Anticipation is one of the most important things to keep in mind while on a ride. Nothing ever really comes 'suddenly' on the road. Most of the times, it is an error of judgement on part of the rider, that gives a feeling of something having appeared 'suddenly'.
It need not be your mistake that causes accidents. But after an accident, it really doesn't matter whose mistake it was anyway! As riders we should be able to anticipate errors from others too. Some situations where we need to anticipate are blind spots during night riding, possibility of someone crossing the road while you are negotiating a corner, or something that is blocked from your vision while overtaking a big truck.
2. Never get high and ride. Not even a pint of beer on a sunny afternoon!
Drinking and riding is a big no! And so is riding with any kind of intoxication! 'It's too hot, just one pint', 'Nothing happens to be with this little alcohol', 'I have a massive capacity, this is nothing', or 'I will take long enough a break after drinking', none of these statements hold true. Whether or not one agrees, however little intoxication, it definitely has an effect on your reflexes. That small delay in reaction, could mean the difference between life and death. Make this a principle you live by during a ride, and inspire others to follow your footsteps. Together, we can make the world a safer place for ourselves.
1. Always always wear a helmet
I had once heard a track racer say "We don't think twice before picking up the latest smartphone and go out of our way to pay Rs 30k to Rs 60k for one! But when the topic is of a helmet, many make do with the cheapest, flimsiest helmet available in a local shop".

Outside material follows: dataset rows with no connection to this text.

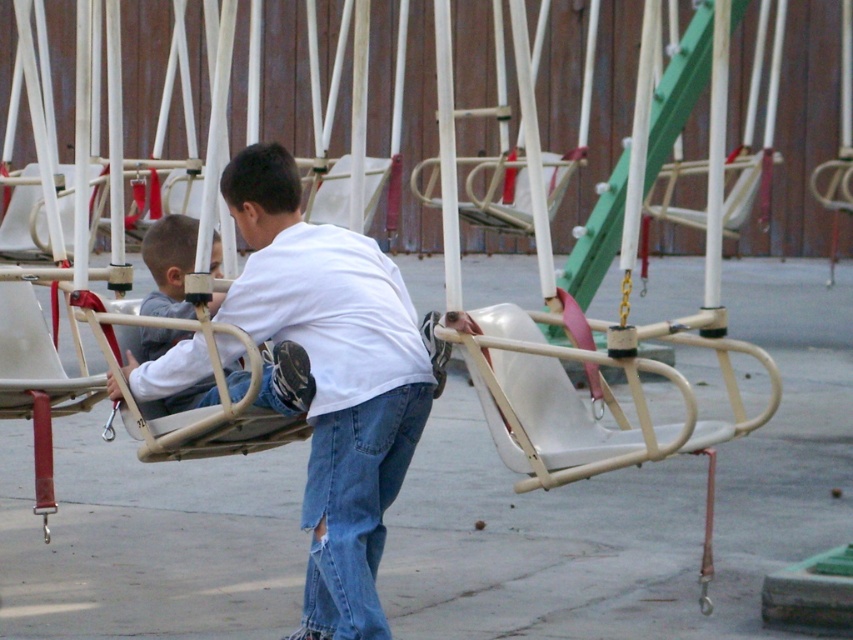 You are observing two children at a playground. You notice a white matte shirt at center and a denim at center. Which clothing item is positioned to the left?

The white matte shirt at center is to the left of denim at center, so the white matte shirt at center is positioned to the left.

You are a photographer trying to capture a candid shot of the two children at the playground. The white matte shirt at center and denim at center are both in your viewfinder. Which piece of clothing should you focus on if you want to ensure it takes up more space in the photo?

The white matte shirt at center has a larger size compared to denim at center, so focusing on the white matte shirt at center will ensure it takes up more space in the photo.

You are standing at the point labeled point [189,236] and want to walk to the point labeled point [189,365]. Which direction should you go?

You should walk forward because point [189,365] is in front of point [189,236]. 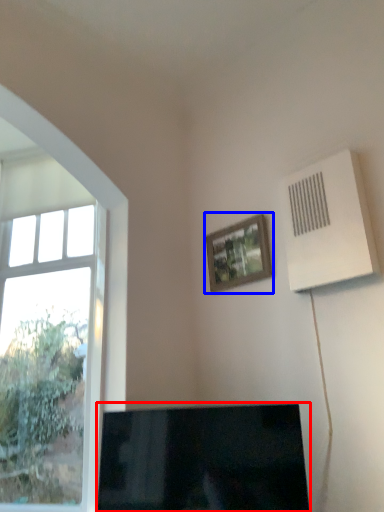 Question: Which object is closer to the camera taking this photo, television (highlighted by a red box) or picture frame (highlighted by a blue box)?

Choices:
 (A) television
 (B) picture frame

Answer: (A) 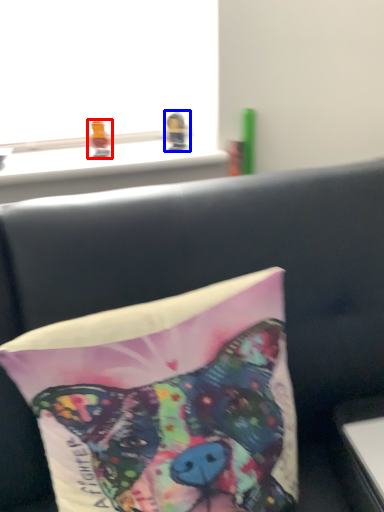 Question: Which object appears closest to the camera in this image, toy (highlighted by a red box) or toy (highlighted by a blue box)?

Choices:
 (A) toy
 (B) toy

Answer: (A) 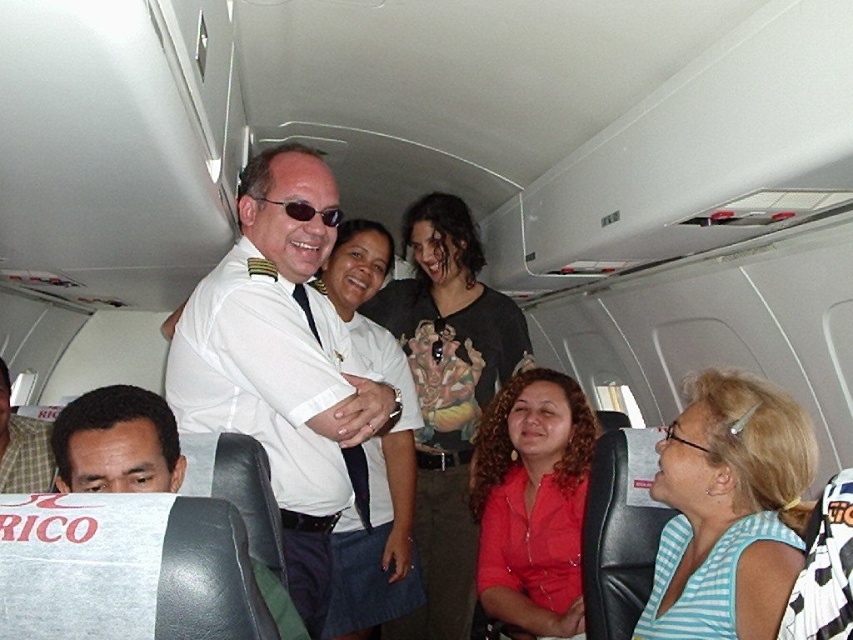 Is white uniform at center to the left of blue striped shirt at lower right from the viewer's perspective?

Correct, you'll find white uniform at center to the left of blue striped shirt at lower right.

From the picture: Does white uniform at center have a greater height compared to blue striped shirt at lower right?

Indeed, white uniform at center has a greater height compared to blue striped shirt at lower right.

Is point (308, 273) farther from camera compared to point (677, 492)?

No.

Where is `white uniform at center`? The height and width of the screenshot is (640, 853). white uniform at center is located at coordinates (282, 362).

Can you confirm if white uniform at center is positioned to the right of smooth skin face at lower left?

Indeed, white uniform at center is positioned on the right side of smooth skin face at lower left.

Is the position of white uniform at center more distant than that of smooth skin face at lower left?

That is True.

What do you see at coordinates (282, 362) in the screenshot? The height and width of the screenshot is (640, 853). I see `white uniform at center` at bounding box center [282, 362].

This screenshot has height=640, width=853. In order to click on white uniform at center in this screenshot , I will do `click(282, 362)`.

This screenshot has height=640, width=853. I want to click on white shirt at center, so click(373, 452).

Who is more forward, (398, 372) or (155, 419)?

Point (155, 419) is more forward.

Locate an element on the screen. This screenshot has height=640, width=853. white shirt at center is located at coordinates (373, 452). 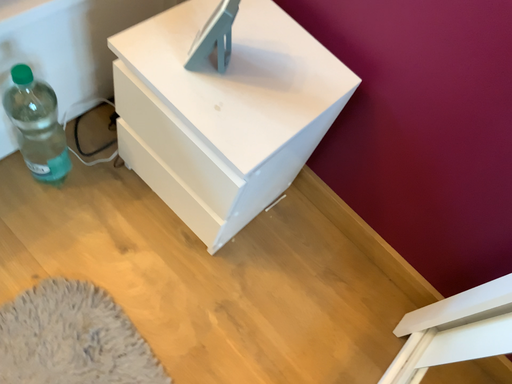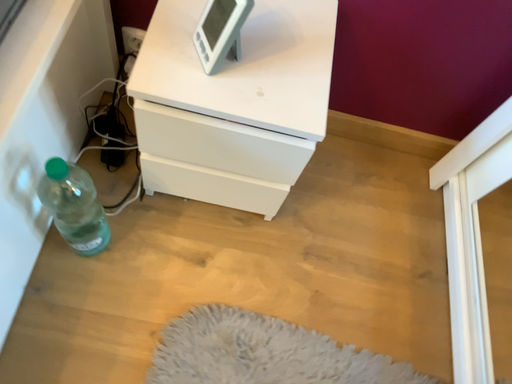 Question: Which way did the camera rotate in the video?

Choices:
 (A) rotated left
 (B) rotated right

Answer: (B)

We have one head, and that ONE cannot be replaced at all, the way a shattered phone screen can be. There is a massive collection of helmets available in the market for you to choose from. Get a good quality helmet. I do hope you will never need to experience first-hand how useful an investment it turned out, but if you do, you sure will thank your stars!
My strive is to make our world of motorcycling a safer place for ourselves. I am doing my bit of following a few simple steps.
All I ask of you is to create this same awareness about safe motorcycling.